Task statement:
Each line of the material must be repeated precisely, with the pictures left out.

Raw data:

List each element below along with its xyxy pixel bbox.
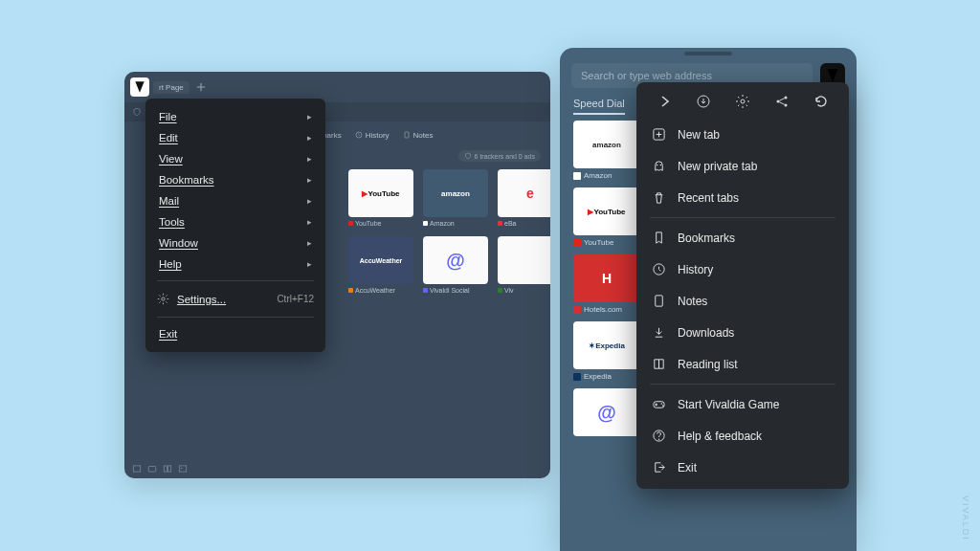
help-icon	[652, 429, 666, 443]
menu-view[interactable]: View	[145, 148, 325, 169]
gear-icon	[157, 293, 169, 305]
menu-bookmarks[interactable]: Bookmarks	[636, 222, 849, 253]
menu-help[interactable]: Help	[145, 253, 325, 275]
refresh-icon[interactable]	[813, 94, 829, 109]
gamepad-icon	[652, 397, 666, 411]
menu-exit[interactable]: Exit	[145, 323, 325, 344]
plus-box-icon	[652, 127, 666, 142]
menu-edit[interactable]: Edit	[145, 127, 325, 148]
image-toggle-icon[interactable]	[178, 464, 188, 474]
vivaldi-logo-icon[interactable]	[130, 77, 149, 97]
download-circle-icon[interactable]	[696, 94, 711, 109]
gear-icon[interactable]	[735, 94, 750, 109]
speaker-notch	[684, 52, 732, 55]
menu-mail[interactable]: Mail	[145, 190, 325, 211]
watermark: VIVALDI	[961, 496, 970, 541]
mobile-overflow-menu: New tab New private tab Recent tabs Book…	[636, 82, 849, 489]
menu-window[interactable]: Window	[145, 232, 325, 253]
speed-dial-tile[interactable]: eeBa	[498, 169, 550, 227]
menu-file[interactable]: File	[145, 106, 325, 127]
browser-tab[interactable]: rt Page	[153, 81, 189, 94]
svg-point-21	[181, 468, 182, 469]
svg-rect-19	[168, 466, 171, 472]
bookmark-icon	[652, 231, 666, 245]
svg-rect-17	[148, 467, 156, 473]
speed-dial-tile[interactable]: @Vivaldi Social	[423, 236, 488, 294]
capture-icon[interactable]	[147, 464, 157, 474]
menu-exit[interactable]: Exit	[636, 452, 849, 483]
menu-settings[interactable]: Settings... Ctrl+F12	[145, 287, 325, 311]
speed-dial-tile[interactable]: AccuWeatherAccuWeather	[348, 236, 413, 294]
note-icon	[652, 294, 666, 308]
nav-tab-notes[interactable]: Notes	[403, 131, 434, 140]
nav-tab-history[interactable]: History	[355, 131, 390, 140]
menu-separator	[157, 317, 314, 318]
menu-tools[interactable]: Tools	[145, 211, 325, 232]
svg-rect-20	[179, 466, 187, 472]
menu-help-feedback[interactable]: Help & feedback	[636, 420, 849, 452]
menu-downloads[interactable]: Downloads	[636, 317, 849, 348]
desktop-main-menu: File Edit View Bookmarks Mail Tools Wind…	[145, 99, 325, 352]
menu-notes[interactable]: Notes	[636, 285, 849, 317]
menu-new-tab[interactable]: New tab	[636, 119, 849, 150]
menu-new-private-tab[interactable]: New private tab	[636, 150, 849, 182]
mobile-menu-toolbar	[636, 90, 849, 119]
desktop-footer-panel	[124, 459, 550, 478]
clock-icon	[652, 262, 666, 276]
book-icon	[652, 357, 666, 371]
tiling-icon[interactable]	[163, 464, 172, 474]
menu-separator	[650, 217, 835, 218]
exit-icon	[652, 460, 666, 474]
shield-icon	[132, 107, 142, 117]
panel-toggle-icon[interactable]	[132, 464, 142, 474]
svg-rect-18	[164, 466, 167, 472]
menu-separator	[157, 280, 314, 281]
forward-icon[interactable]	[657, 94, 672, 109]
menu-history[interactable]: History	[636, 253, 849, 285]
speed-dial-tile[interactable]: ▶ YouTubeYouTube	[348, 169, 413, 227]
speed-dial-tile[interactable]: amazonAmazon	[423, 169, 488, 227]
menu-bookmarks[interactable]: Bookmarks	[145, 169, 325, 190]
new-tab-button[interactable]	[195, 81, 207, 93]
speed-dial-tile[interactable]: Viv	[498, 236, 550, 294]
download-icon	[652, 325, 666, 340]
ghost-icon	[652, 159, 666, 173]
svg-rect-16	[133, 466, 141, 472]
menu-reading-list[interactable]: Reading list	[636, 348, 849, 380]
menu-separator	[650, 384, 835, 385]
menu-shortcut: Ctrl+F12	[277, 294, 314, 304]
trash-icon	[652, 190, 666, 205]
menu-start-game[interactable]: Start Vivaldia Game	[636, 388, 849, 420]
menu-recent-tabs[interactable]: Recent tabs	[636, 182, 849, 213]
share-icon[interactable]	[774, 94, 790, 109]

Result:
List each element below along with its xyxy pixel bbox.
help-icon	[652, 429, 666, 443]
menu-view[interactable]: View	[145, 148, 325, 169]
gear-icon	[157, 293, 169, 305]
menu-bookmarks[interactable]: Bookmarks	[636, 222, 849, 253]
menu-help[interactable]: Help	[145, 253, 325, 275]
refresh-icon[interactable]	[813, 94, 829, 109]
gamepad-icon	[652, 397, 666, 411]
menu-exit[interactable]: Exit	[145, 323, 325, 344]
plus-box-icon	[652, 127, 666, 142]
menu-edit[interactable]: Edit	[145, 127, 325, 148]
image-toggle-icon[interactable]	[178, 464, 188, 474]
vivaldi-logo-icon[interactable]	[130, 77, 149, 97]
download-circle-icon[interactable]	[696, 94, 711, 109]
gear-icon[interactable]	[735, 94, 750, 109]
speaker-notch	[684, 52, 732, 55]
menu-mail[interactable]: Mail	[145, 190, 325, 211]
watermark: VIVALDI	[961, 496, 970, 541]
mobile-overflow-menu: New tab New private tab Recent tabs Book…	[636, 82, 849, 489]
menu-window[interactable]: Window	[145, 232, 325, 253]
speed-dial-tile[interactable]: eeBa	[498, 169, 550, 227]
menu-file[interactable]: File	[145, 106, 325, 127]
browser-tab[interactable]: rt Page	[153, 81, 189, 94]
svg-point-21	[181, 468, 182, 469]
svg-rect-19	[168, 466, 171, 472]
bookmark-icon	[652, 231, 666, 245]
svg-rect-17	[148, 467, 156, 473]
speed-dial-tile[interactable]: @Vivaldi Social	[423, 236, 488, 294]
capture-icon[interactable]	[147, 464, 157, 474]
menu-exit[interactable]: Exit	[636, 452, 849, 483]
menu-settings[interactable]: Settings... Ctrl+F12	[145, 287, 325, 311]
speed-dial-tile[interactable]: AccuWeatherAccuWeather	[348, 236, 413, 294]
note-icon	[652, 294, 666, 308]
nav-tab-notes[interactable]: Notes	[403, 131, 434, 140]
nav-tab-history[interactable]: History	[355, 131, 390, 140]
menu-separator	[157, 317, 314, 318]
menu-tools[interactable]: Tools	[145, 211, 325, 232]
svg-rect-20	[179, 466, 187, 472]
menu-help-feedback[interactable]: Help & feedback	[636, 420, 849, 452]
menu-downloads[interactable]: Downloads	[636, 317, 849, 348]
desktop-main-menu: File Edit View Bookmarks Mail Tools Wind…	[145, 99, 325, 352]
menu-notes[interactable]: Notes	[636, 285, 849, 317]
menu-new-tab[interactable]: New tab	[636, 119, 849, 150]
menu-new-private-tab[interactable]: New private tab	[636, 150, 849, 182]
mobile-menu-toolbar	[636, 90, 849, 119]
desktop-footer-panel	[124, 459, 550, 478]
clock-icon	[652, 262, 666, 276]
book-icon	[652, 357, 666, 371]
tiling-icon[interactable]	[163, 464, 172, 474]
menu-separator	[650, 217, 835, 218]
exit-icon	[652, 460, 666, 474]
shield-icon	[132, 107, 142, 117]
panel-toggle-icon[interactable]	[132, 464, 142, 474]
svg-rect-18	[164, 466, 167, 472]
menu-separator	[157, 280, 314, 281]
forward-icon[interactable]	[657, 94, 672, 109]
menu-history[interactable]: History	[636, 253, 849, 285]
speed-dial-tile[interactable]: ▶ YouTubeYouTube	[348, 169, 413, 227]
speed-dial-tile[interactable]: amazonAmazon	[423, 169, 488, 227]
menu-bookmarks[interactable]: Bookmarks	[145, 169, 325, 190]
new-tab-button[interactable]	[195, 81, 207, 93]
speed-dial-tile[interactable]: Viv	[498, 236, 550, 294]
download-icon	[652, 325, 666, 340]
ghost-icon	[652, 159, 666, 173]
svg-rect-16	[133, 466, 141, 472]
menu-reading-list[interactable]: Reading list	[636, 348, 849, 380]
menu-separator	[650, 384, 835, 385]
menu-shortcut: Ctrl+F12	[277, 294, 314, 304]
trash-icon	[652, 190, 666, 205]
menu-start-game[interactable]: Start Vivaldia Game	[636, 388, 849, 420]
menu-recent-tabs[interactable]: Recent tabs	[636, 182, 849, 213]
share-icon[interactable]	[774, 94, 790, 109]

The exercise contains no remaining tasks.